— Work order —
Look in the listing below for the line that has "301 Viderestilling", then return it and each following line up to and including the one with "合理的检索准确性。此外，如果可用，可以考虑利用 GPU 加", exactly and without pictures.

— Entries shown —
• • • •

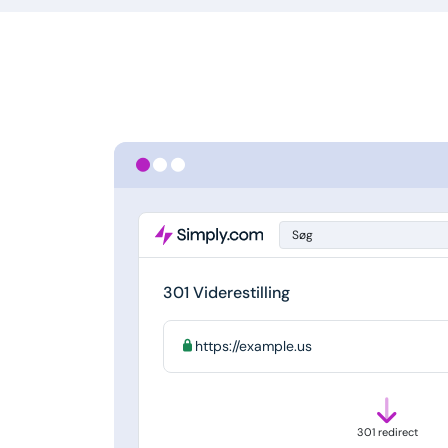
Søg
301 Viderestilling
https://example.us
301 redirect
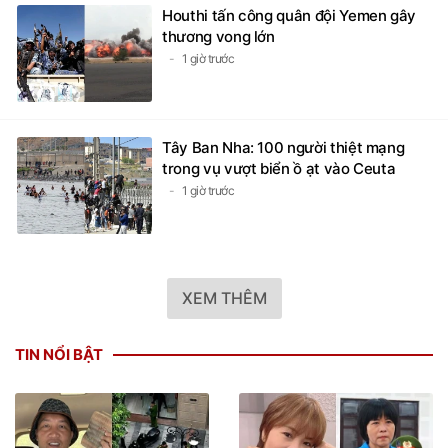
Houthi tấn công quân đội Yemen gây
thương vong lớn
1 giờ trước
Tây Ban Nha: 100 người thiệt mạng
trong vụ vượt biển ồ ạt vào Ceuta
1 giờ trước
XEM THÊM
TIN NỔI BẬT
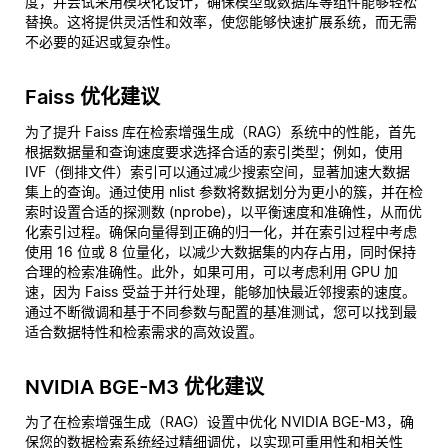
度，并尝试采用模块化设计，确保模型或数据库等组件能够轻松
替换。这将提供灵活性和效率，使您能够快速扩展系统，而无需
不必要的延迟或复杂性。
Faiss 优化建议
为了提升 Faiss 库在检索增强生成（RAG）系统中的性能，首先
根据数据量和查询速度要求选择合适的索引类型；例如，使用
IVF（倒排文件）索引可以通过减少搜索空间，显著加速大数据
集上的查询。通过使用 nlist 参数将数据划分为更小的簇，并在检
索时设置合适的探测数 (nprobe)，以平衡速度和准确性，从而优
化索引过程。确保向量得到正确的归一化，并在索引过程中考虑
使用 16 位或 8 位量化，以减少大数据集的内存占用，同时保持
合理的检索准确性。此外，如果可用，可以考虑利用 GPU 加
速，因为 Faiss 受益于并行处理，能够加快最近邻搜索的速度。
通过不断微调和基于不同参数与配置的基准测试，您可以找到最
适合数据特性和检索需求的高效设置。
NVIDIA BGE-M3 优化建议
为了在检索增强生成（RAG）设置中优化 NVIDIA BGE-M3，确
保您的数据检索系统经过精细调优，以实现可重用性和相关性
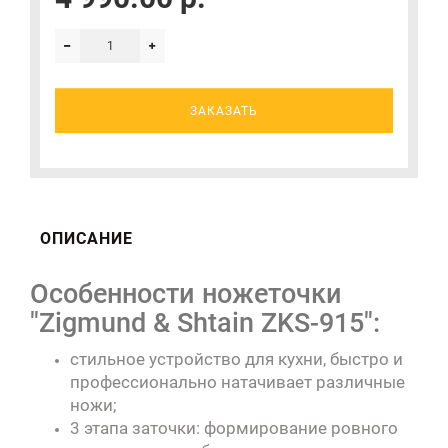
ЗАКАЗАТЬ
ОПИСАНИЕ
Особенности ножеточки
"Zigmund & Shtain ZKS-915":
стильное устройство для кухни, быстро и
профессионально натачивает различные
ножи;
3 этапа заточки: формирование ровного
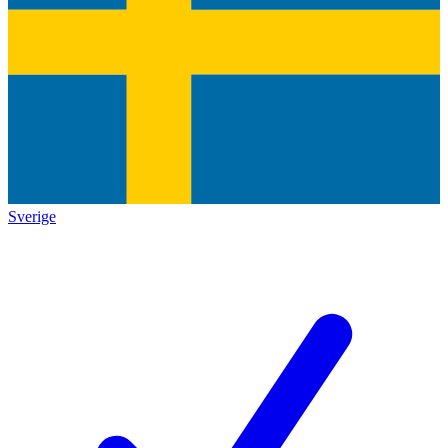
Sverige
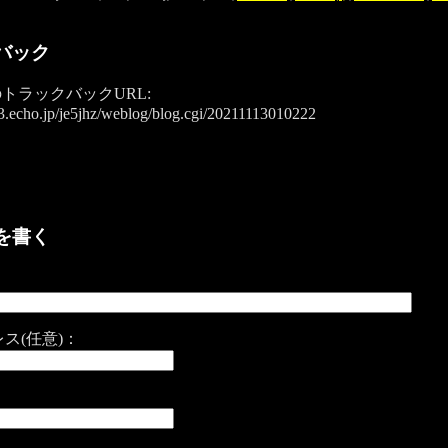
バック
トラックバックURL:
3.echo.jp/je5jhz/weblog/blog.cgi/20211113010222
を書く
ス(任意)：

• • • •

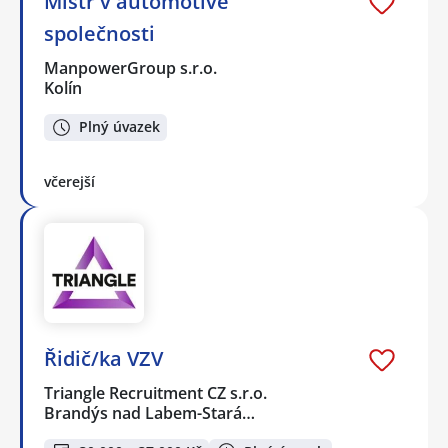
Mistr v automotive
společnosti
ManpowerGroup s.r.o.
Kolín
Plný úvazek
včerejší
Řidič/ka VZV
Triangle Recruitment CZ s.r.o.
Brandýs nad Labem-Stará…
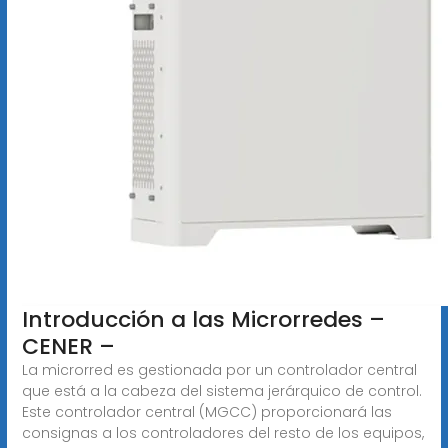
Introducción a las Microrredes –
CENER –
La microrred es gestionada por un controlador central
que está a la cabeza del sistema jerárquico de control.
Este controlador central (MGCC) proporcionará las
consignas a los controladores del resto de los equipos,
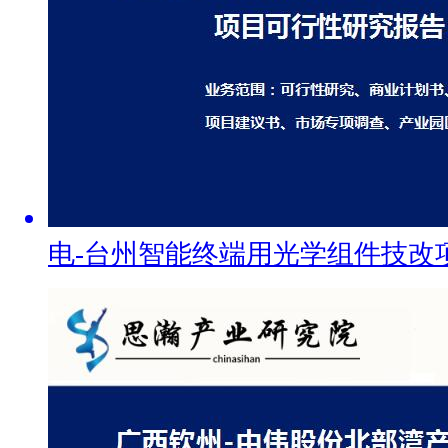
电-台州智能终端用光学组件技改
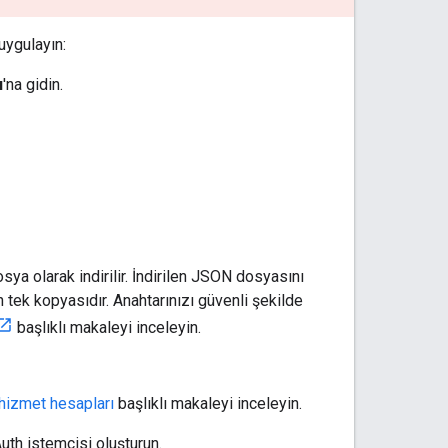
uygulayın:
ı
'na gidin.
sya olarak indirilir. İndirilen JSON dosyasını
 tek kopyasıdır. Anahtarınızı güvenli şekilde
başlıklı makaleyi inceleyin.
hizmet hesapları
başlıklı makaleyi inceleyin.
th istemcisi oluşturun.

• • • •

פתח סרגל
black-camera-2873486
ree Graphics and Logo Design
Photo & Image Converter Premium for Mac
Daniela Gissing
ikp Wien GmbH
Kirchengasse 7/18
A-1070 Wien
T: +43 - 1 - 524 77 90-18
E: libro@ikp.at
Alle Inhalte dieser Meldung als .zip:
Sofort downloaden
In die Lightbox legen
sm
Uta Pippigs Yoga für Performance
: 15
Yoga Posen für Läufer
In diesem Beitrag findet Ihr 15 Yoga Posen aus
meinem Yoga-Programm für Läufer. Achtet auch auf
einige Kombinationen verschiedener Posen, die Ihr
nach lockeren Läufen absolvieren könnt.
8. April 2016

• • • •

— Your solution —
301 Viderestilling
https://example.us
301 redirect
Houthi tấn công quân đội Yemen gây
thương vong lớn
1 giờ trước
Tây Ban Nha: 100 người thiệt mạng
trong vụ vượt biển ồ ạt vào Ceuta
1 giờ trước
XEM THÊM
TIN NỔI BẬT
度，并尝试采用模块化设计，确保模型或数据库等组件能够轻松
替换。这将提供灵活性和效率，使您能够快速扩展系统，而无需
不必要的延迟或复杂性。
Faiss 优化建议
为了提升 Faiss 库在检索增强生成（RAG）系统中的性能，首先
根据数据量和查询速度要求选择合适的索引类型；例如，使用
IVF（倒排文件）索引可以通过减少搜索空间，显著加速大数据
集上的查询。通过使用 nlist 参数将数据划分为更小的簇，并在检
索时设置合适的探测数 (nprobe)，以平衡速度和准确性，从而优
化索引过程。确保向量得到正确的归一化，并在索引过程中考虑
使用 16 位或 8 位量化，以减少大数据集的内存占用，同时保持
合理的检索准确性。此外，如果可用，可以考虑利用 GPU 加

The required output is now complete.